Peut-être que les dirigeants ont cru déceler quelques années plus tôt dans l’affaire de la Lloyds qui avait également impunément remboursé des obligations censées être non remboursables, une autorisation de réduire le service de la dette de telle sorte. Le hic est que le prospectus de la Lloyds indiquait qu’un remboursement pouvait quand même intervenir «for regulatory purposes».

Le prospectus d’Aviva reste muet sur ce point.

La compagnie a semble-t-il plutôt pris appui sur le UK Company Act, section 641 qui permet le remboursement de ce type de titre lors d’une réduction de capital, avec une approbation judiciaire doublée de celle des actionnaires.

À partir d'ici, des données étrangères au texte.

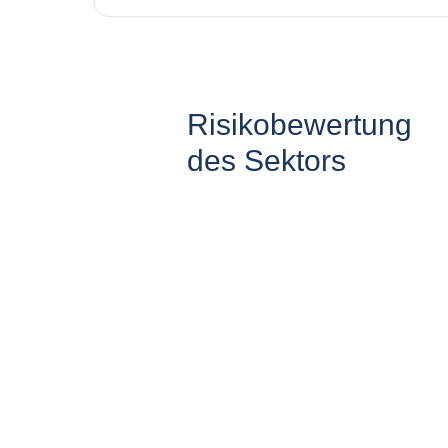
Risikobewertung
des Sektors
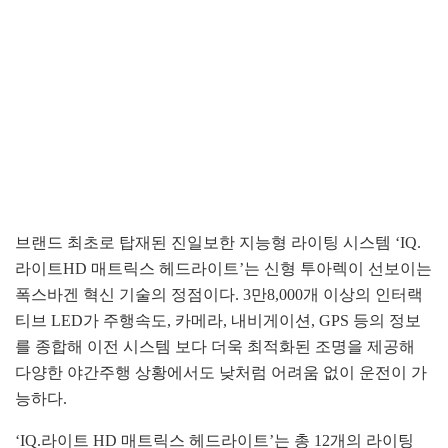
브랜드 최초로 탑재된 진일보한 지능형 라이팅 시스템 ‘IQ.
라이트HD 매트릭스 헤드라이트’는 신형 투아렉이 선보이는
폭스바겐 혁신 기술의 정점이다. 3만8,000개 이상의 인터랙
티브 LED가 주행속도, 카메라, 내비게이션, GPS 등의 정보
를 종합해 이전 시스템 보다 더욱 최적화된 조명을 제공해
다양한 야간주행 상황에서도 낮처럼 어려움 없이 운전이 가
능하다.
‘IQ.라이트 HD 매트릭스 헤드라이트’는 총 12개의 라이팅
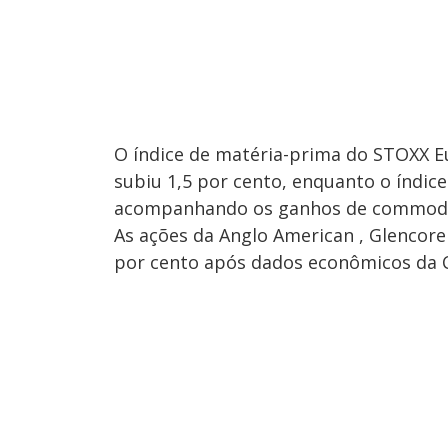
O índice de matéria-prima do STOXX Eu
subiu 1,5 por cento, enquanto o índice
acompanhando os ganhos de commoditi
As ações da Anglo American , Glencore 
por cento após dados econômicos da C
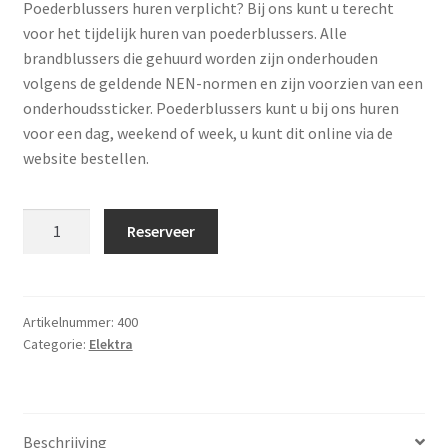
Poederblussers huren verplicht? Bij ons kunt u terecht
voor het tijdelijk huren van poederblussers. Alle
brandblussers die gehuurd worden zijn onderhouden
volgens de geldende NEN-normen en zijn voorzien van een
onderhoudssticker. Poederblussers kunt u bij ons huren
voor een dag, weekend of week, u kunt dit online via de
website bestellen.
Brandblusser
Reserveer
poeder
ABC
6
kg
Artikelnummer:
400
Categorie:
Elektra
aantal
Beschrijving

L’Angleterre est un des grands artisans de la législation MIFID. Ces milliers de pages, clauses et autres principes ont été sécrétés par l’Union européenne et servis à l’opinion publique après la crise de 2008. Ces «lessons learned» comme disent les Anglais ont pour but premier d’augmenter la protection de l’investisseur et d’éviter les affres de 2008.

L’investisseur est désormais informé de tout, des prix d’exécution d’une transaction, du coût de son conseiller financier qui sera imputé à la performance de ses placements, de la best exécution (soit des brokers choisis par l’établissement), du coût de la recherche, des analyses économiques, etc.

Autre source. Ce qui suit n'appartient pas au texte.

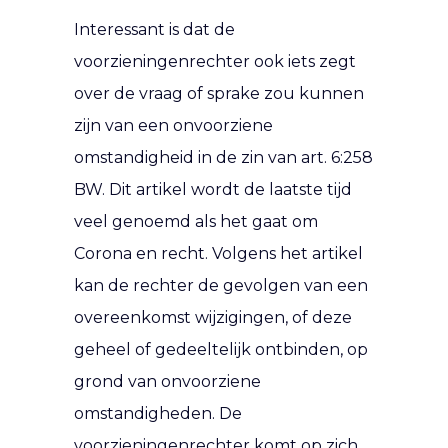
Interessant is dat de
voorzieningenrechter ook iets zegt
over de vraag of sprake zou kunnen
zijn van een onvoorziene
omstandigheid in de zin van art. 6:258
BW. Dit artikel wordt de laatste tijd
veel genoemd als het gaat om
Corona en recht. Volgens het artikel
kan de rechter de gevolgen van een
overeenkomst wijzigingen, of deze
geheel of gedeeltelijk ontbinden, op
grond van onvoorziene
omstandigheden. De
voorzieningenrechter komt op zich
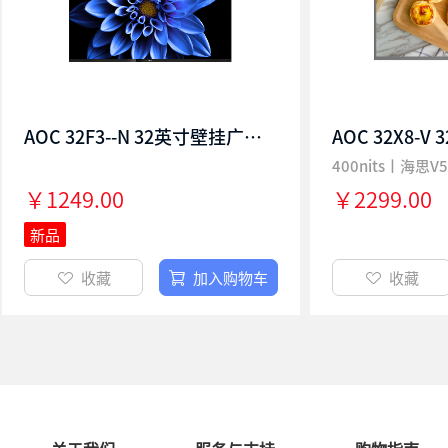
AOC 32F3--N 32英寸壁挂广告机显示屏 高清液晶数字标牌吊挂广告屏电梯宣传屏商场餐饮分屏广告机
￥1249.00
￥2299.00
新品
收藏
加入购物车
收藏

Est-il informé des risques qu’il prend en investissant dans tel ou tel produit? Assurément oui au regard de MIFID.

Petit bémol:

Les titres d’Aviva n’étaient pas de prime abord des titres «complexes» au sens de MIFID, ni d’ailleurs des instruments non traditionnels selon la brochure de l’Association suisse des Banquiers ‘Risque particulier dans le commerce de titres’ qui est remise aux clients afin de satisfaire au devoir d’information de l’intermédiaire financier. Or une baisse soudaine de 30%  est plutôt l’apanage de titres non ordinaires ou complexes.

On peut se demander si malgré le déferlement de normes MIFID, PRIPS, MIFIR, UCITS etc. qui devraient être appliquées uniformément au sein du marché européen, les droits nationaux et leur interprétations, forcément nationales, ne sont pas les véritables obstacles à la protection des investisseurs voulue par MIFID. En droit international pourtant, les accords et normes internationaux priment sur le droit national et MIFID devrait donc l’emporter sur le UK Company Act.

En l’occurrence, Aviva ayant renoncé à ses plans, les mécanismes juridiques de l’Union ne pourront pas être mis en œuvre et parler.

Le prix des titres, lui, nous parle en se négociant aujourd’hui toujours avec une décote de plus de 14% par rapport à son niveau de janvier-février 2018.